== RECORDS PROVIDED
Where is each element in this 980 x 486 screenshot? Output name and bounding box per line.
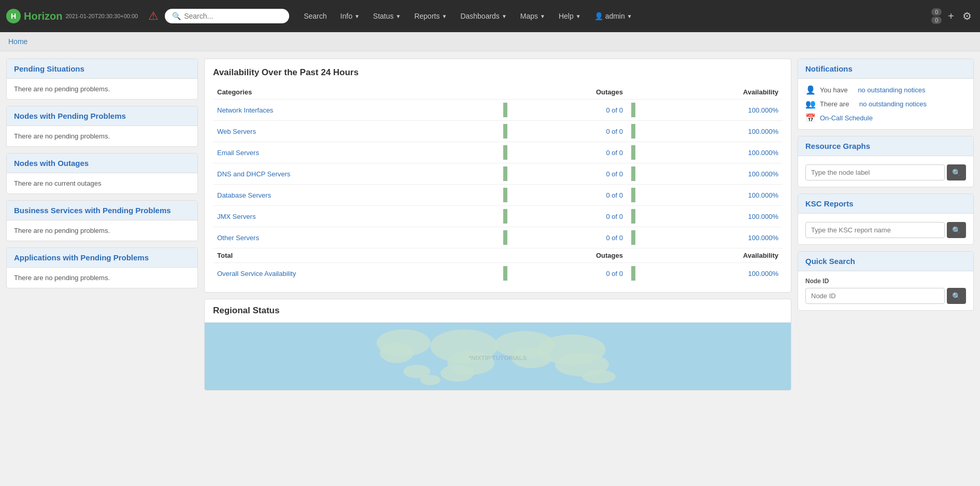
nav-maps[interactable]: Maps ▼	[514, 8, 551, 24]
main-container: Pending Situations There are no pending …	[0, 51, 980, 398]
center-content: Availability Over the Past 24 Hours Cate…	[204, 59, 791, 391]
svg-point-10	[582, 370, 616, 383]
ksc-reports-body: 🔍	[798, 214, 973, 244]
info-caret: ▼	[354, 13, 360, 19]
avail-bar-right	[631, 145, 635, 160]
notifications-title: Notifications	[805, 64, 853, 73]
overall-service-link[interactable]: Overall Service Availability	[217, 270, 296, 277]
avail-outages: 0 of 0	[512, 185, 627, 206]
ksc-reports-input[interactable]	[805, 222, 945, 238]
avail-bar-right	[631, 209, 635, 224]
avail-availability: 100.000%	[640, 163, 783, 185]
panel-body-business-services: There are no pending problems.	[7, 220, 197, 241]
avail-availability: 100.000%	[640, 227, 783, 248]
avail-category-link[interactable]: Web Servers	[217, 128, 256, 135]
avail-availability: 100.000%	[640, 185, 783, 206]
nav-search[interactable]: Search	[297, 8, 333, 24]
avail-bar	[503, 124, 507, 138]
col-outages-total: Outages	[512, 248, 627, 263]
breadcrumb-home[interactable]: Home	[8, 37, 27, 46]
add-button[interactable]: +	[946, 8, 956, 24]
brand: H Horizon 2021-01-20T20:30:30+00:00	[6, 9, 138, 23]
panel-title-business-services: Business Services with Pending Problems	[14, 206, 171, 215]
brand-icon: H	[6, 9, 21, 23]
notifications-body: 👤 You have no outstanding notices 👥 Ther…	[798, 79, 973, 129]
avail-category-link[interactable]: Email Servers	[217, 149, 259, 157]
admin-user-icon: 👤	[594, 12, 603, 20]
avail-bar	[503, 103, 507, 117]
notif-link-2[interactable]: On-Call Schedule	[820, 114, 873, 122]
settings-button[interactable]: ⚙	[960, 8, 974, 24]
notif-link-0[interactable]: no outstanding notices	[858, 86, 925, 94]
brand-name[interactable]: Horizon	[24, 10, 62, 22]
avail-bar	[503, 230, 507, 245]
panel-header-nodes-pending: Nodes with Pending Problems	[7, 106, 197, 126]
nav-status[interactable]: Status ▼	[367, 8, 407, 24]
panel-nodes-pending: Nodes with Pending Problems There are no…	[6, 106, 198, 147]
admin-caret: ▼	[627, 13, 632, 19]
notif-link-1[interactable]: no outstanding notices	[859, 100, 927, 108]
availability-title: Availability Over the Past 24 Hours	[213, 67, 783, 78]
global-search-input[interactable]	[184, 12, 282, 20]
avail-row: Email Servers 0 of 0 100.000%	[213, 142, 783, 163]
avail-bar	[503, 209, 507, 224]
breadcrumb: Home	[0, 32, 980, 51]
node-id-search-group: 🔍	[805, 288, 966, 304]
avail-category-link[interactable]: Network Interfaces	[217, 106, 273, 114]
nav-info[interactable]: Info ▼	[334, 8, 366, 24]
search-bar-icon: 🔍	[172, 12, 181, 20]
nav-dashboards[interactable]: Dashboards ▼	[454, 8, 513, 24]
total-label: Total	[213, 248, 499, 263]
col-availability: Availability	[640, 85, 783, 100]
avail-category-link[interactable]: JMX Servers	[217, 213, 255, 220]
col-categories: Categories	[213, 85, 499, 100]
node-id-input[interactable]	[805, 288, 945, 304]
overall-outages: 0 of 0	[512, 263, 627, 284]
avail-bar-right	[631, 166, 635, 181]
resource-graphs-title: Resource Graphs	[805, 142, 870, 150]
brand-timestamp: 2021-01-20T20:30:30+00:00	[65, 12, 138, 20]
avail-bar-right	[631, 124, 635, 138]
avail-bar-right	[631, 188, 635, 202]
alert-icon: ⚠	[148, 9, 159, 23]
panel-title-nodes-pending: Nodes with Pending Problems	[14, 112, 126, 120]
left-sidebar: Pending Situations There are no pending …	[6, 59, 198, 288]
avail-category-link[interactable]: Database Servers	[217, 191, 271, 199]
brand-initial: H	[11, 12, 16, 20]
regional-panel: Regional Status	[204, 299, 791, 391]
col-outages: Outages	[512, 85, 627, 100]
avail-category-link[interactable]: DNS and DHCP Servers	[217, 170, 290, 178]
nav-admin[interactable]: 👤 admin ▼	[588, 8, 638, 24]
quick-search-title: Quick Search	[805, 257, 855, 266]
help-caret: ▼	[576, 13, 581, 19]
panel-header-applications-pending: Applications with Pending Problems	[7, 248, 197, 268]
ksc-reports-search-group: 🔍	[805, 222, 966, 238]
avail-category-link[interactable]: Other Servers	[217, 234, 259, 242]
panel-title-nodes-outages: Nodes with Outages	[14, 159, 89, 168]
badge-container: 0 0	[931, 8, 942, 24]
ksc-reports-search-button[interactable]: 🔍	[947, 222, 966, 238]
map-svg: *NIXTIP TUTORIALS	[205, 323, 791, 390]
svg-text:*NIXTIP TUTORIALS: *NIXTIP TUTORIALS	[469, 354, 527, 361]
nav-links: Search Info ▼ Status ▼ Reports ▼ Dashboa…	[297, 8, 927, 24]
avail-bar	[503, 145, 507, 160]
nav-reports[interactable]: Reports ▼	[408, 8, 453, 24]
notif-item-2: 📅 On-Call Schedule	[805, 113, 966, 123]
svg-point-12	[420, 375, 441, 385]
node-id-search-button[interactable]: 🔍	[947, 288, 966, 304]
badge-top: 0	[931, 8, 942, 16]
availability-table: Categories Outages Availability Network …	[213, 85, 783, 284]
resource-graphs-body: 🔍	[798, 156, 973, 187]
nav-help[interactable]: Help ▼	[552, 8, 587, 24]
col-divider-total	[627, 248, 640, 263]
svg-point-5	[441, 365, 474, 382]
panel-applications-pending: Applications with Pending Problems There…	[6, 247, 198, 288]
avail-outages: 0 of 0	[512, 227, 627, 248]
resource-graphs-search-button[interactable]: 🔍	[947, 164, 966, 180]
panel-body-nodes-pending: There are no pending problems.	[7, 126, 197, 146]
person-icon: 👤	[805, 85, 816, 95]
resource-graphs-header: Resource Graphs	[798, 136, 973, 156]
resource-graphs-input[interactable]	[805, 164, 945, 180]
panel-header-pending-situations: Pending Situations	[7, 59, 197, 79]
resource-graphs-search-group: 🔍	[805, 164, 966, 180]
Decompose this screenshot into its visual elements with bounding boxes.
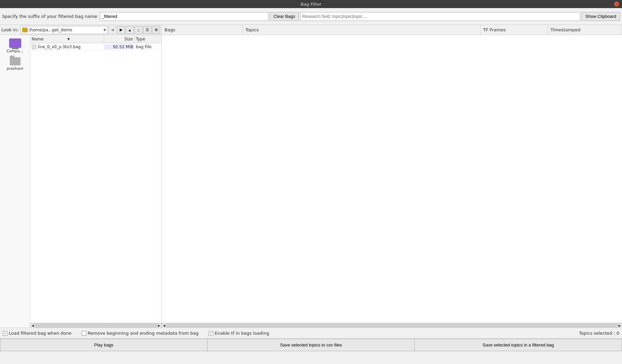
remove-metadata-checkbox[interactable] bbox=[82, 331, 86, 336]
save-filtered-button[interactable]: Save selected topics in a filtered bag bbox=[415, 339, 622, 351]
clear-bags-button[interactable]: Clear Bags bbox=[270, 12, 299, 21]
file-browser: Look in: /home/pa...get_demo ▼ ◀ ▶ ▲ ⌂ ☰… bbox=[0, 25, 162, 328]
nav-home-button[interactable]: ⌂ bbox=[135, 26, 143, 34]
bags-col-bags-header: Bags bbox=[162, 25, 243, 35]
hscroll-track bbox=[35, 323, 157, 328]
bags-hscroll-track bbox=[167, 323, 617, 328]
look-in-value: /home/pa...get_demo bbox=[29, 28, 72, 32]
load-filtered-checkbox[interactable]: ✓ bbox=[3, 331, 7, 336]
bags-col-tf-header: TF Frames bbox=[480, 25, 548, 35]
chevron-down-icon: ▼ bbox=[103, 28, 106, 32]
file-row-size: 92.52 MiB bbox=[104, 44, 135, 49]
col-size-label: Size bbox=[124, 37, 133, 41]
top-row: Specify the suffix of your filtered bag … bbox=[0, 8, 622, 25]
remove-metadata-label: Remove beginning and ending metadata fro… bbox=[88, 331, 199, 336]
save-csv-button[interactable]: Save selected topics to csv files bbox=[208, 339, 415, 351]
nav-list-button[interactable]: ☰ bbox=[143, 26, 151, 34]
file-row-name: line_0_x0_y-3to3.bag bbox=[30, 44, 104, 49]
file-list: Name ▼ Size Type line_0_x0_y- bbox=[30, 35, 161, 323]
col-size-header[interactable]: Size bbox=[104, 35, 135, 43]
computer-icon bbox=[9, 38, 21, 48]
col-type-label: Type bbox=[136, 37, 145, 41]
enable-tf-label: Enable tf in bags loading bbox=[215, 331, 269, 336]
hscroll-left-btn[interactable]: ◀ bbox=[30, 323, 35, 328]
look-in-row: Look in: /home/pa...get_demo ▼ ◀ ▶ ▲ ⌂ ☰… bbox=[0, 25, 161, 35]
play-bags-button[interactable]: Play bags bbox=[0, 339, 208, 351]
file-row-type: bag File bbox=[135, 44, 161, 49]
bags-col-ts-header: Timestamped bbox=[548, 25, 622, 35]
bags-hscroll[interactable]: ◀ ▶ bbox=[162, 323, 622, 328]
hscroll-right-btn[interactable]: ▶ bbox=[157, 323, 161, 328]
title-bar: Bag Filter ✕ bbox=[0, 0, 622, 8]
look-in-combo[interactable]: /home/pa...get_demo ▼ bbox=[21, 26, 108, 34]
nav-detail-button[interactable]: ⊞ bbox=[152, 26, 160, 34]
enable-tf-item: ✓ Enable tf in bags loading bbox=[209, 331, 269, 336]
fs-sidebar: Compu... prashant bbox=[0, 35, 30, 328]
enable-tf-checkbox[interactable]: ✓ bbox=[209, 331, 213, 336]
bags-hscroll-left-btn[interactable]: ◀ bbox=[162, 323, 167, 328]
status-row: ✓ Load filtered bag when done Remove beg… bbox=[0, 328, 622, 338]
bags-hscroll-right-btn[interactable]: ▶ bbox=[617, 323, 622, 328]
window-title: Bag Filter bbox=[301, 2, 321, 7]
show-clipboard-button[interactable]: Show Clipboard bbox=[582, 12, 620, 21]
file-area: Compu... prashant Name ▼ Size bbox=[0, 35, 161, 328]
topics-selected-label: Topics selected : 0 bbox=[579, 331, 619, 336]
bags-col-topics-header: Topics bbox=[243, 25, 480, 35]
file-list-area: Name ▼ Size Type line_0_x0_y- bbox=[30, 35, 161, 328]
buttons-row: Play bags Save selected topics to csv fi… bbox=[0, 338, 622, 351]
bag-file-icon bbox=[32, 44, 36, 49]
bags-header: Bags Topics TF Frames Timestamped bbox=[162, 25, 622, 35]
nav-forward-button[interactable]: ▶ bbox=[117, 26, 125, 34]
file-hscroll[interactable]: ◀ ▶ bbox=[30, 323, 161, 328]
nav-back-button[interactable]: ◀ bbox=[108, 26, 116, 34]
suffix-label: Specify the suffix of your filtered bag … bbox=[2, 14, 97, 19]
folder-icon bbox=[22, 28, 28, 32]
remove-metadata-item: Remove beginning and ending metadata fro… bbox=[82, 331, 199, 336]
file-name: line_0_x0_y-3to3.bag bbox=[38, 44, 81, 49]
close-button[interactable]: ✕ bbox=[614, 1, 619, 7]
table-row[interactable]: line_0_x0_y-3to3.bag 92.52 MiB bag File bbox=[30, 43, 161, 51]
sidebar-label-computer: Compu... bbox=[7, 49, 24, 53]
main-area: Look in: /home/pa...get_demo ▼ ◀ ▶ ▲ ⌂ ☰… bbox=[0, 25, 622, 328]
research-input[interactable] bbox=[300, 12, 580, 21]
folder-icon-prashant bbox=[10, 57, 21, 65]
load-filtered-label: Load filtered bag when done bbox=[9, 331, 71, 336]
col-name-label: Name bbox=[32, 37, 67, 41]
file-list-header: Name ▼ Size Type bbox=[30, 35, 161, 43]
look-in-label: Look in: bbox=[1, 27, 19, 32]
suffix-input[interactable] bbox=[100, 12, 268, 21]
bags-panel: Bags Topics TF Frames Timestamped ◀ ▶ bbox=[162, 25, 622, 328]
sort-arrow-icon: ▼ bbox=[67, 37, 102, 41]
nav-up-button[interactable]: ▲ bbox=[126, 26, 134, 34]
bags-content bbox=[162, 35, 622, 323]
col-type-header[interactable]: Type bbox=[135, 35, 161, 43]
sidebar-item-computer[interactable]: Compu... bbox=[0, 36, 30, 55]
sidebar-label-prashant: prashant bbox=[7, 66, 23, 71]
sidebar-item-prashant[interactable]: prashant bbox=[0, 55, 30, 73]
load-filtered-item: ✓ Load filtered bag when done bbox=[3, 331, 71, 336]
col-name-header[interactable]: Name ▼ bbox=[30, 35, 104, 43]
====
WHAT YOU WILL DO
State how many lines of the records above contain the word "point", and give only that number.

PROBLEM SOLUTION
3